Statistics of Confusion Matrix

Published in

Machine Learning Turkiye

6 min readFeb 26, 2022

In this article, I want to share with you basic information about Supervised Learning, Logistic Regression and Confusion Matrix.

Firstly I explain to what is a Supervised Learning,

The concept of supervised learning focuses on labelling of training data.

How it’s work?

During the training phase, the system is fed with labeled datasets that tell the system what the output is for each particular input value.
The trained model is then presented with test data: This is labeled data, but the labels are not exposed to the algorithm.
The purpose of the test, data is to measure how accurately the algorithm will perform on unlabeled data.

There are many machine learning methods under supervised learning but in this article I’ll focus on Logistic Regression.

What is the Logistic Regression?

When target is categorical, Logistic Regression powerful supervised ML algorithm used for binary classification problems. The most common Logistic Regression models a binary outcome but at the same time model scenarios where there are more than two possible discrete outcomes so it called Multinomial Logistic Regression.

It gives the probabilistic values which lie between 0 and 1. It’s shown as ;

y = ln(P/(1-P))

It’s possible to express Logistic Regression with the Sigmoid Function.

We have to set threshold values to determine which class the variables belong to. That’s why we need to Sigmoid Function. If the variable is below the threshold value, it takes a value of 0, if it’s above the threshold value, it takes a value of 1.

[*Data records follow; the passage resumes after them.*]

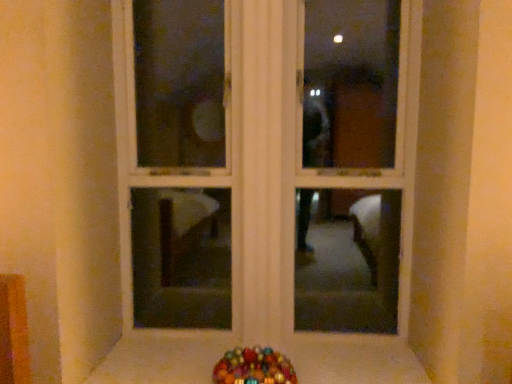 Locate an element on the screen. Image resolution: width=512 pixels, height=384 pixels. white wood window frame at center is located at coordinates tap(264, 160).

Identify the location of white wood window frame at center. (264, 160).

From a real-world perspective, is white wood window frame at center on top of glossy plastic candy at lower center?

Yes.

Which is in front, white wood window frame at center or glossy plastic candy at lower center?

Positioned in front is glossy plastic candy at lower center.

Can you see white wood window frame at center touching glossy plastic candy at lower center?

No, white wood window frame at center is not making contact with glossy plastic candy at lower center.

This screenshot has width=512, height=384. I want to click on window frame on the right side of smooth white surface at lower center, so click(264, 160).

Looking at this image, does white wood window frame at center have a greater height compared to smooth white surface at lower center?

Yes.

In terms of width, does white wood window frame at center look wider or thinner when compared to smooth white surface at lower center?

Clearly, white wood window frame at center has less width compared to smooth white surface at lower center.

Who is bigger, white wood window frame at center or smooth white surface at lower center?

Bigger between the two is white wood window frame at center.

Considering the positions of point (260, 359) and point (302, 381), is point (260, 359) closer or farther from the camera than point (302, 381)?

Point (260, 359) is positioned farther from the camera compared to point (302, 381).

Which object is further away from the camera taking this photo, glossy plastic candy at lower center or smooth white surface at lower center?

smooth white surface at lower center.

Can you confirm if glossy plastic candy at lower center is wider than smooth white surface at lower center?

In fact, glossy plastic candy at lower center might be narrower than smooth white surface at lower center.

Is glossy plastic candy at lower center looking in the opposite direction of smooth white surface at lower center?

No, glossy plastic candy at lower center is not facing the opposite direction of smooth white surface at lower center.

Which of these two, glossy plastic candy at lower center or white wood window frame at center, is thinner?

white wood window frame at center.

Is glossy plastic candy at lower center taller or shorter than white wood window frame at center?

Clearly, glossy plastic candy at lower center is shorter compared to white wood window frame at center.

From a real-world perspective, is glossy plastic candy at lower center positioned above or below white wood window frame at center?

glossy plastic candy at lower center is situated lower than white wood window frame at center in the real world.

Are smooth white surface at lower center and glossy plastic candy at lower center beside each other?

No, smooth white surface at lower center is not with glossy plastic candy at lower center.

Is smooth white surface at lower center oriented away from glossy plastic candy at lower center?

No, smooth white surface at lower center is not facing the opposite direction of glossy plastic candy at lower center.

In the scene shown: How much distance is there between smooth white surface at lower center and glossy plastic candy at lower center?

The distance of smooth white surface at lower center from glossy plastic candy at lower center is 9.42 inches.

Between smooth white surface at lower center and glossy plastic candy at lower center, which one has more height?

With more height is glossy plastic candy at lower center.

From the image's perspective, is smooth white surface at lower center on white wood window frame at center?

No, from the image's perspective, smooth white surface at lower center is not over white wood window frame at center.

Is point (180, 351) farther from camera compared to point (352, 1)?

No, it is in front of (352, 1).

Is smooth white surface at lower center facing away from white wood window frame at center?

Absolutely, smooth white surface at lower center is directed away from white wood window frame at center.

Would you say smooth white surface at lower center is to the left or to the right of white wood window frame at center in the picture?

From the image, it's evident that smooth white surface at lower center is to the left of white wood window frame at center.

This screenshot has width=512, height=384. Identify the location of window frame behind the glossy plastic candy at lower center. (264, 160).

The width and height of the screenshot is (512, 384). Find the location of `window sill below the white wood window frame at center (from a real-world perspective)`. window sill below the white wood window frame at center (from a real-world perspective) is located at coordinates (353, 359).

Which object lies nearer to the anchor point glossy plastic candy at lower center, smooth white surface at lower center or white wood window frame at center?

smooth white surface at lower center lies closer to glossy plastic candy at lower center than the other object.

Which object lies further to the anchor point glossy plastic candy at lower center, white wood window frame at center or smooth white surface at lower center?

Based on the image, white wood window frame at center appears to be further to glossy plastic candy at lower center.

Based on the photo, which object lies nearer to the anchor point smooth white surface at lower center, glossy plastic candy at lower center or white wood window frame at center?

glossy plastic candy at lower center is positioned closer to the anchor smooth white surface at lower center.

When comparing their distances from white wood window frame at center, does glossy plastic candy at lower center or smooth white surface at lower center seem further?

smooth white surface at lower center is positioned further to the anchor white wood window frame at center.

Considering their positions, is smooth white surface at lower center positioned further to white wood window frame at center than glossy plastic candy at lower center?

smooth white surface at lower center is further to white wood window frame at center.

Based on their spatial positions, is white wood window frame at center or glossy plastic candy at lower center closer to smooth white surface at lower center?

Based on the image, glossy plastic candy at lower center appears to be nearer to smooth white surface at lower center.

This screenshot has width=512, height=384. In order to click on candy between white wood window frame at center and smooth white surface at lower center in the vertical direction in this screenshot , I will do pos(254,367).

Assumption for the Logistic Regression

The dependent variable must be categorical in nature.
The independent variable shouldn’t have multicollinearity.

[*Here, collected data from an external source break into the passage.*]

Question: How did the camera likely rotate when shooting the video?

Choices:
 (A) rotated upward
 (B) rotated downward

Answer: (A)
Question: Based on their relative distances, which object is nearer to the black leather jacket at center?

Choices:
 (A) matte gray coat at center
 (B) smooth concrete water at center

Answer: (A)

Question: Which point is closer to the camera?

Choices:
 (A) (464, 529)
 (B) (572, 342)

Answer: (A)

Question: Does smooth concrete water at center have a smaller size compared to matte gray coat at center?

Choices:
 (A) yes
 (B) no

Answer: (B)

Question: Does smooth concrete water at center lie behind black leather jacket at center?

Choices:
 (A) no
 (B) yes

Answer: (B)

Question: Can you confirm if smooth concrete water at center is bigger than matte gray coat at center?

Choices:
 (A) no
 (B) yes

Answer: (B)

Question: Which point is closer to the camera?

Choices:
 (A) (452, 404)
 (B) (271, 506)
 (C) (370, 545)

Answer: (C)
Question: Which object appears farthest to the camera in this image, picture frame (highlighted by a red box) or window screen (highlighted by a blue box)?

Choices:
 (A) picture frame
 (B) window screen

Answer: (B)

If so, What is the Multicollinearity?

Multicollinearity exists when one or more independent variables are highly correlated with each other which makes the variable in question unreliable as a predictor in a regression equation.

Therefore, the confidence interval of the examined coefficient becomes very wide and it becomes difficult to reject the H0 hypothesis.

As we saw above, multicollinearity is seen between the x, y, z variables.

How Do We Test for It?

It’s possible to test it with the VIF( Variance Inflation Factor)

Dependent variable is removed for a while
Each independent variable is regressed with all other independent variables
If the variables truly independent of each other, R2 will result in very small and the equation will lean towards 1.
The closer to 1, the more ideal scenario for predictive modeling.

What Should be Done to Prevent Multicollinearity?

Highly correlated independent variables can be deleted in the dataset. In this case we have to know domain.
PCA (Principal Component Analysis) can be used.
PLS (Partial Least Squares) can be used.

Confusion Matrix

A confusion matrix is a summary of prediction results on a classification problem. The number of correct and incorrect predictions are summarized with count values and broken down by each class.

Function Parameters:

y true (the actual values)
y pred (the targeted value return by the classifier)

Where Does True, False, Negative, Positive Come From?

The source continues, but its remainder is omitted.